Similarly, Pittsburgh Steelers lineman Zach Banner came out and condemned anti-Semitism, without tearing down DeSean Jackson's mistake.
This video is to transition from the incident, and move forward as a community. Not to harp on @DeSeanJackson10 mistake, but to progress by educating ourselves. We can’t move forward while allowing ourselves to leave another minority race in the dark.#Equality pic.twitter.com/MnLnCCYzQL— Zach Banner (@ZBNFL) July 8, 2020
"We need to understand that Jewish people deal with the same amount of hate and similar hardships and hard times," Banner said. "I'm not trying to get emotional right now, but I want to preach to the Black and Brown that we need to uplift them and put our arms around them just as much."
Many people have fixated, reasonably, on the Eagles' past handling of Riley Cooper and his horrible use of the N-word. It has been reported that Jackson is very conscious of this comparison and bothered by the team's warning that his regrettable actions could get him cut, while Cooper was given sensitivity training and then a contract extension. Anger over how that went down is justified, but it should not detract from what went wrong here. It should also be pointed out that the Eagles were ready to cut Cooper at the time, before teammates like Michael Vick and Jason Avant came to his defense.

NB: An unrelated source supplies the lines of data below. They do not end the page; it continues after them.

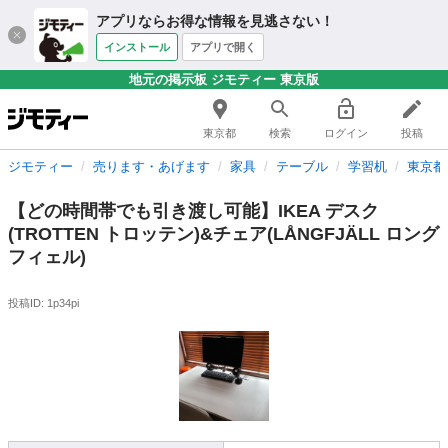
アプリならお得な情報を見逃さない！
インストール
アプリで開く
地元の掲示板 ジモティー 東京版
東京都
検索
ログイン
投稿
ジモティー
売ります・あげます
家具
テーブル
学習机
東京都
【どの時間帯でも引き渡し可能】IKEA デスク
(TROTTEN トロッテン)&チェア(LÅNGFJÄLL ロング
フィェル)
投稿ID: 1p34pi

Maybe Jackson is truly contrite and his Jewish community outreach will help him re-emerge from this incident a better, more enlightened person, and still a stronger champion for Black justice, too. I would like to see that. It isn't my place to tell Black people specifically how to attain their goals, but it is the place of Jewish people to assert that anti-Semitism is just as flat-out wrong, in principle, as any other form of prejudice.
As fans, it always seems a bit ridiculous to feel as if we "know" public figures, but it also hurts when people we root for make misguided decisions that call their own character into question.
How this plays out will come down to Jackson's continued actions and the decisions of those they impact. I'm certainly not the Eagles and I'm far from the most observant Jewish person to take offense, but forgiveness is a powerful step to take. In a time of deep division over many issues troubling the world today, it seems like the right one.
The most constructive thing Jackson can do is realize that he isn't being asked to apologize for being an advocate for his people. It's because what he shared was wrong, harmful and unproductive toward the shared goal of a better society that respects and values everyone.